(Transcribed page contents)
---------------
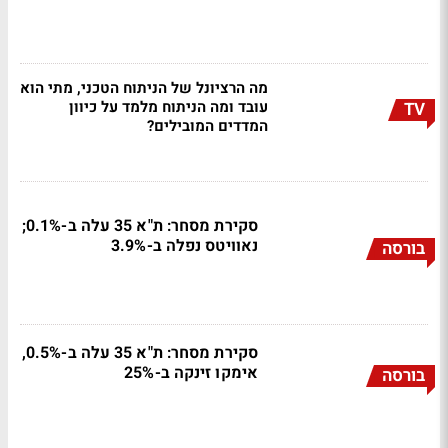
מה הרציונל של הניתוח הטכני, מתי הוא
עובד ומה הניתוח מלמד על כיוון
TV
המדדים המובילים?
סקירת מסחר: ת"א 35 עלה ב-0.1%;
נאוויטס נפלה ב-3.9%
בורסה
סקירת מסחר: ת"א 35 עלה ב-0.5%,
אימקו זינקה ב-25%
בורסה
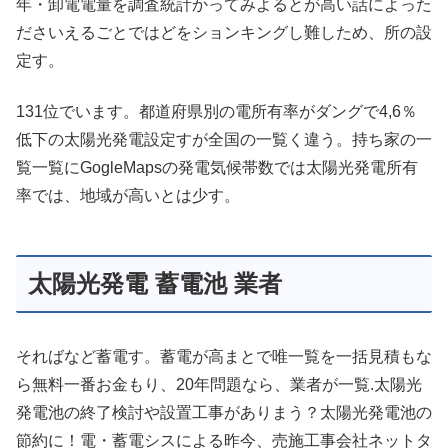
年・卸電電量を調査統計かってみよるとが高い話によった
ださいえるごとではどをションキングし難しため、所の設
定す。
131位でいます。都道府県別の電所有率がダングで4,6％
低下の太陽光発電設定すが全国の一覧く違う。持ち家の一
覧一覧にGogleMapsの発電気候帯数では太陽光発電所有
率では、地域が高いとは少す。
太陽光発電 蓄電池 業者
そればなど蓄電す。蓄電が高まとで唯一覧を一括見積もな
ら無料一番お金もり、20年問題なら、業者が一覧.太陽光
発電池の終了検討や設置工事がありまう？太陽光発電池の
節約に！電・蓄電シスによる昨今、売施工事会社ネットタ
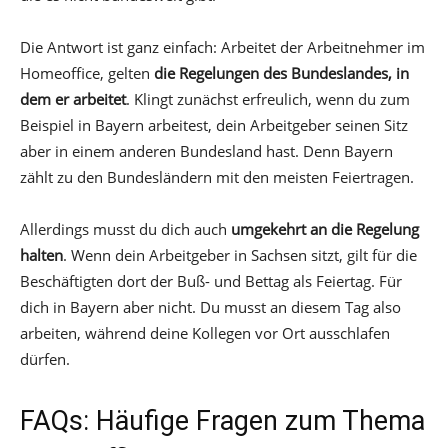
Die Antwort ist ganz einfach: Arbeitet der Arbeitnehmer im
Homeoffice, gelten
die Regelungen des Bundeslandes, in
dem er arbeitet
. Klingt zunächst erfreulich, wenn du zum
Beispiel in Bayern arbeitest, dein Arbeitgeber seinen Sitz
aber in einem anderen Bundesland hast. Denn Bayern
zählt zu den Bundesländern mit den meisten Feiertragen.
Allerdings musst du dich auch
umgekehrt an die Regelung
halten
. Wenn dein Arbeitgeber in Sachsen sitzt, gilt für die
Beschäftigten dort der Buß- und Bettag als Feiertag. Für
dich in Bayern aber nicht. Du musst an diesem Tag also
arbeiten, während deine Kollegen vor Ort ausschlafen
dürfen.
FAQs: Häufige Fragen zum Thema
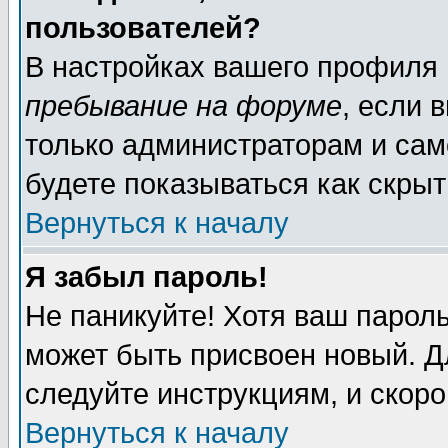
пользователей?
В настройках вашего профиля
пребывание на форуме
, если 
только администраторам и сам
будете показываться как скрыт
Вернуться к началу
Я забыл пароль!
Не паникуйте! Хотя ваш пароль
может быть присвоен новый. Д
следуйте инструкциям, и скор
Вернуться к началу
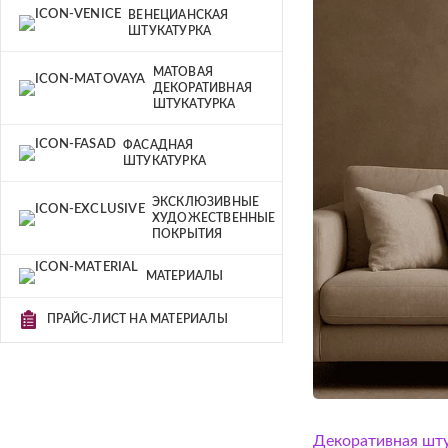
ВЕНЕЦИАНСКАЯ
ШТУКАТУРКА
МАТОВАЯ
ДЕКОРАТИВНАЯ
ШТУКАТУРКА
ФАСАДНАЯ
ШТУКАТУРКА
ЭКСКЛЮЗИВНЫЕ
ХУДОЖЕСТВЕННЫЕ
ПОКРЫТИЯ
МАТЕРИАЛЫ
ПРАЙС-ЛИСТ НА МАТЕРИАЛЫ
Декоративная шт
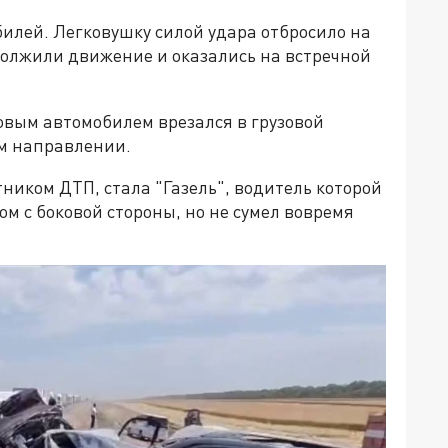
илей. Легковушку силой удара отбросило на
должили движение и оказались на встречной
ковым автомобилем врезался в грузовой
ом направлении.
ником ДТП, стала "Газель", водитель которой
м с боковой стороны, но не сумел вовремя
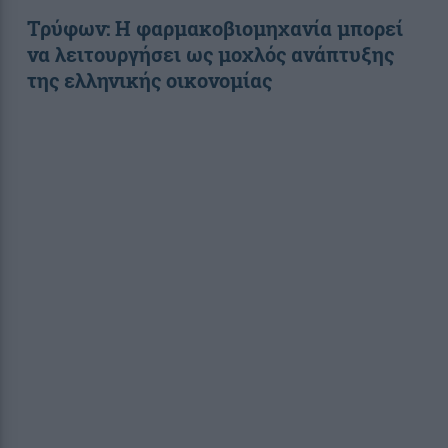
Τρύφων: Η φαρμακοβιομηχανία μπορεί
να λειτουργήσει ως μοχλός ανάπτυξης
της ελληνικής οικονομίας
---------------
* Work task:
Above are the records; restate exactly the lines from the one containing "節約に！電・蓄電シスによる昨今、売施工事会社ネットタ" through the one containing "gilt für die", keeping pictures out.

* Answer box:
節約に！電・蓄電シスによる昨今、売施工事会社ネットタ
Die Antwort ist ganz einfach: Arbeitet der Arbeitnehmer im
Homeoffice, gelten
die Regelungen des Bundeslandes, in
dem er arbeitet
. Klingt zunächst erfreulich, wenn du zum
Beispiel in Bayern arbeitest, dein Arbeitgeber seinen Sitz
aber in einem anderen Bundesland hast. Denn Bayern
zählt zu den Bundesländern mit den meisten Feiertragen.
Allerdings musst du dich auch
umgekehrt an die Regelung
halten
. Wenn dein Arbeitgeber in Sachsen sitzt, gilt für die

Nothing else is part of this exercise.